Lajeunesse, the VR filmmaker, spent three years tackling the problem of showing his work to interested viewers. Before the introduction of mobile VR, the only way to share Felix & Paul Studios’ content in 2013 was through events. By 2014, developer-edition headsets made it possible to demo content on his own — just never on his own terms.

Sharing a VR experience with someone in a cafe meant not only taking out a headset but also plugging a computer into a wall. “Everyone in the cafe would wonder what the hell is going on,” he said. “Everyone would ask to take a picture.”

Now in cities like Los Angeles and New York, passers-by seldom seldom gawk when Lajeunesse pulls out a mobile VR headset like Gear VR to demo, but distribution is still far from widespread. He estimated that maybe 2 million headsets are in daily use in the world right now.

“It remains a small channel of distribution, but it’s growing,” he said.

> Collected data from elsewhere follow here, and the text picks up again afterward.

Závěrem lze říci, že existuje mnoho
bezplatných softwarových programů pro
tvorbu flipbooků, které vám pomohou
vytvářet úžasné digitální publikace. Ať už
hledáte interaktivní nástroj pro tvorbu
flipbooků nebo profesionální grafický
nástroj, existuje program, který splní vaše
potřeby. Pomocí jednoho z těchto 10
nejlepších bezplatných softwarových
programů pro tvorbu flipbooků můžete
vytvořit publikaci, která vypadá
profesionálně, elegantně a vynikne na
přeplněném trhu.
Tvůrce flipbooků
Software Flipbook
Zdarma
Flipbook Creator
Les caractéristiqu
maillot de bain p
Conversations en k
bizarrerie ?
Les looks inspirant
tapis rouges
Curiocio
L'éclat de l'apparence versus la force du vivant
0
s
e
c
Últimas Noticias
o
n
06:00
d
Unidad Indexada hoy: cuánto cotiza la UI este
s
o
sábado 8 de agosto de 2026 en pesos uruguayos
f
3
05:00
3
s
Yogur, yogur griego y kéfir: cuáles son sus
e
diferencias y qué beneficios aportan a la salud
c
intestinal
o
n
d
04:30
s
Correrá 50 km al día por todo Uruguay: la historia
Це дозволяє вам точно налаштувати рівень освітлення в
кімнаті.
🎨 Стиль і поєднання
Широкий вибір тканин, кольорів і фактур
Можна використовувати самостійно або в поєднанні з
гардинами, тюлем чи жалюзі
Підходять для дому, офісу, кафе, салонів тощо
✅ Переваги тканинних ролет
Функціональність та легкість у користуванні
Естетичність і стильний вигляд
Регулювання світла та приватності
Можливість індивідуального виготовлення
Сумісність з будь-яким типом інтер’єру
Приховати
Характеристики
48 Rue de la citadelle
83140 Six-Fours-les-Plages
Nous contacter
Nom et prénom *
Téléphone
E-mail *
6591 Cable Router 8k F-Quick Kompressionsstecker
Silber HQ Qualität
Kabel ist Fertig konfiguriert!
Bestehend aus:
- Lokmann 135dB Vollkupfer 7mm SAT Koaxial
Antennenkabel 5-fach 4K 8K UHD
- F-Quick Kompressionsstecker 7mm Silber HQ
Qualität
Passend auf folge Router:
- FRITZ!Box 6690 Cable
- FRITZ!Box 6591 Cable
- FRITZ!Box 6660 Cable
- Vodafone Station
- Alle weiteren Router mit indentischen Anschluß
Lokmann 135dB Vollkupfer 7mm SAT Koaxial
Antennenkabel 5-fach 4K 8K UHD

This year marks the landing of a slew of tethered headsets. The $599 Oculus Rift is set to ship to consumers at the end of the month, and HTC plans for its $799 Vive to hit the market in April. On Tuesday, Sony is expected to unveil the release date and other details about its Playstation VR headset. People involved in VR widely expect this year’s holiday season to be a turning point for audience size.

SuperData estimates the user base for VR headsets to be 21.7 million worldwide this year, including everything from DIY-style Google Cardboard viewers to the Rift. In 2020, it predicts that base will widen ninefold to 194 million people.

Standing at the cusp of that kind of growth, VR creators like Aaron Koblin, the co-founder and chief technology officer of virtual-reality company Vrse, describe the years crafting VR content from scratch and building platforms as “preparation” for this shift.

“We see the headsets on the horizon, and so we want to be ready,” he said. “This is the birthing of a new medium.”